[Page images and extracted text]
__________________________________________________

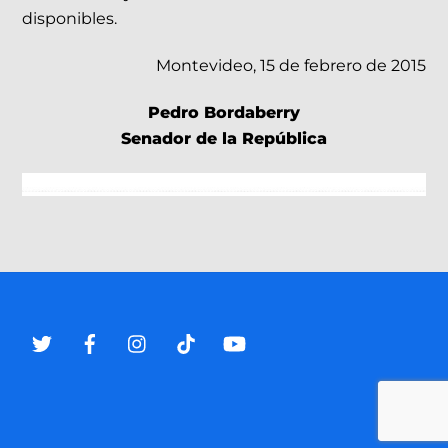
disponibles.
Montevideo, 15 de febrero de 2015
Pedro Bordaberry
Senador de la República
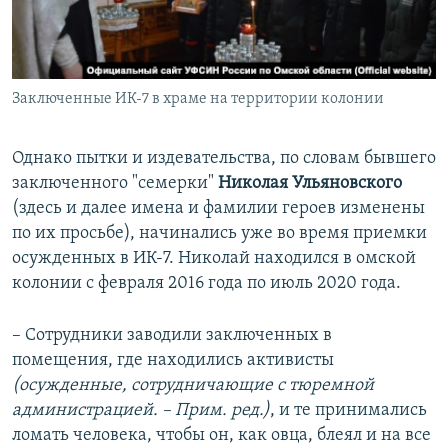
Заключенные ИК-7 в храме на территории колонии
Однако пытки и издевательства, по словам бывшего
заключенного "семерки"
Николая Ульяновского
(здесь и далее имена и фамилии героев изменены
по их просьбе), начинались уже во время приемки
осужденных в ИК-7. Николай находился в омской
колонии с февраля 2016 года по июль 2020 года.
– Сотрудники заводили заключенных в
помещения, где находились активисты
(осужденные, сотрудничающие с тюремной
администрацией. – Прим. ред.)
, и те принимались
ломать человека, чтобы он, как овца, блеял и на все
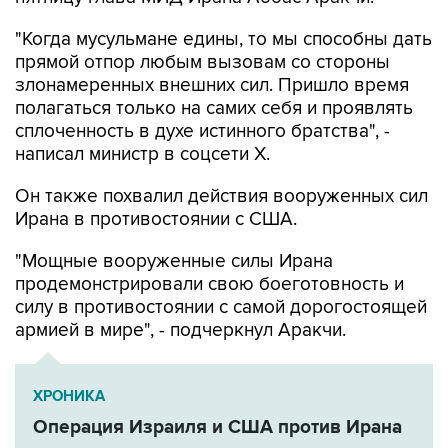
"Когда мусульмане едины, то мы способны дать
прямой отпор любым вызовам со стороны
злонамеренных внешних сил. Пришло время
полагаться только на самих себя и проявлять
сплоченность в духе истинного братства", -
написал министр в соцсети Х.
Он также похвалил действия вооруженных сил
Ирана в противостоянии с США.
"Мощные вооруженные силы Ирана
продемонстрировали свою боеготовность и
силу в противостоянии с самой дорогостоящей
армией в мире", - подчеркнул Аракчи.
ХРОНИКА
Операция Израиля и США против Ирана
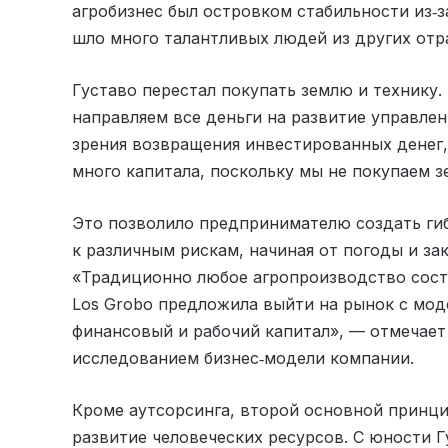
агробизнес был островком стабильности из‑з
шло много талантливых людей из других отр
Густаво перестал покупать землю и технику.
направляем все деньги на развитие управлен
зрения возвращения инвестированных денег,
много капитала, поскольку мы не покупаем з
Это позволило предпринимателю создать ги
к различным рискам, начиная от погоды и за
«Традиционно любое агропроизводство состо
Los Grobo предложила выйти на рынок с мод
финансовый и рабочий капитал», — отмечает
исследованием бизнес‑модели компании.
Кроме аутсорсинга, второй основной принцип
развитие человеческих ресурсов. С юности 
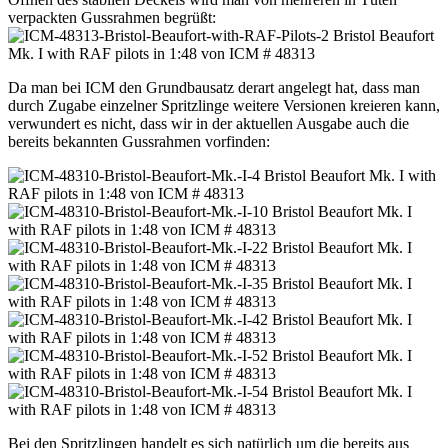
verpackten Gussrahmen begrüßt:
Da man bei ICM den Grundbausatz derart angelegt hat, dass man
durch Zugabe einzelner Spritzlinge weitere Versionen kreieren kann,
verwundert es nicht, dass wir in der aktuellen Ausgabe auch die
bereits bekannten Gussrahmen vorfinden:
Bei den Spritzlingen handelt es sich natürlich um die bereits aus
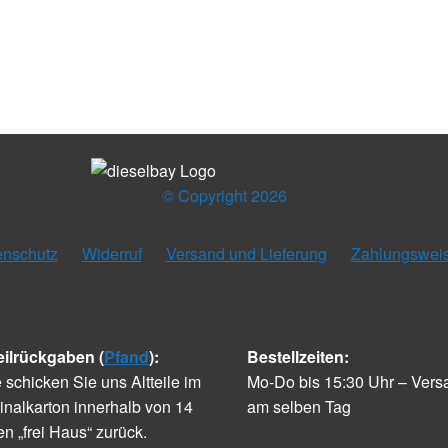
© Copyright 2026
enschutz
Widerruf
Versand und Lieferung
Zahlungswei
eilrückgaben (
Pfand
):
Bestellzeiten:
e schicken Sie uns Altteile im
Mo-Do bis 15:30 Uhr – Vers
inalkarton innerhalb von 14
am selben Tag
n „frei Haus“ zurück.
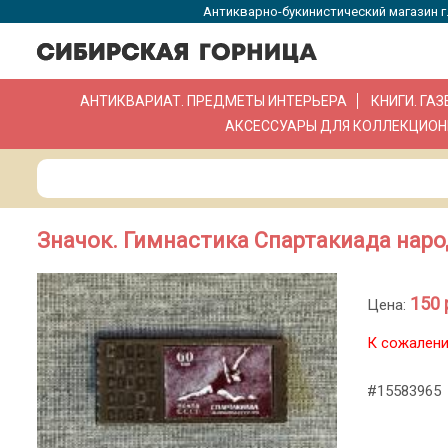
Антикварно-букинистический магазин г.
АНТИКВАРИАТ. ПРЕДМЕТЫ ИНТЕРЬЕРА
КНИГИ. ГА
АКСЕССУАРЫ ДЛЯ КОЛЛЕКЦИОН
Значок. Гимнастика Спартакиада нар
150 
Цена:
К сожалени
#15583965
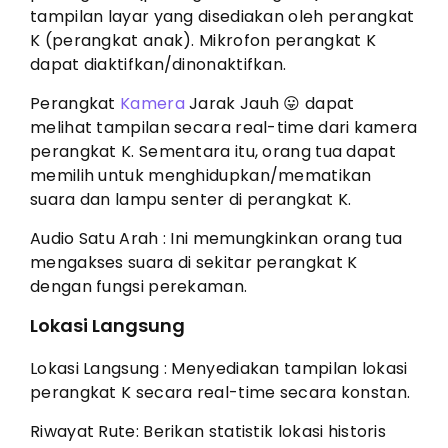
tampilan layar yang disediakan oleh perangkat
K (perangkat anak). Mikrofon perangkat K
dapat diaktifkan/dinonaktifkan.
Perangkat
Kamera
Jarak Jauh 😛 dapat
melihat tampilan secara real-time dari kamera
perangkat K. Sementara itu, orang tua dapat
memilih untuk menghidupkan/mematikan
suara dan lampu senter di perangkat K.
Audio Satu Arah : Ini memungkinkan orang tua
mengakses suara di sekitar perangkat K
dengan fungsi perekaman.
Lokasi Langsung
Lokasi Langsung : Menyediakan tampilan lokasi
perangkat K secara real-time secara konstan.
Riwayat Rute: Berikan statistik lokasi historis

__________________________________________________

Exercise objective
Tally the lines of the records holding the word "Langsung", then state only the tally.

The answer
2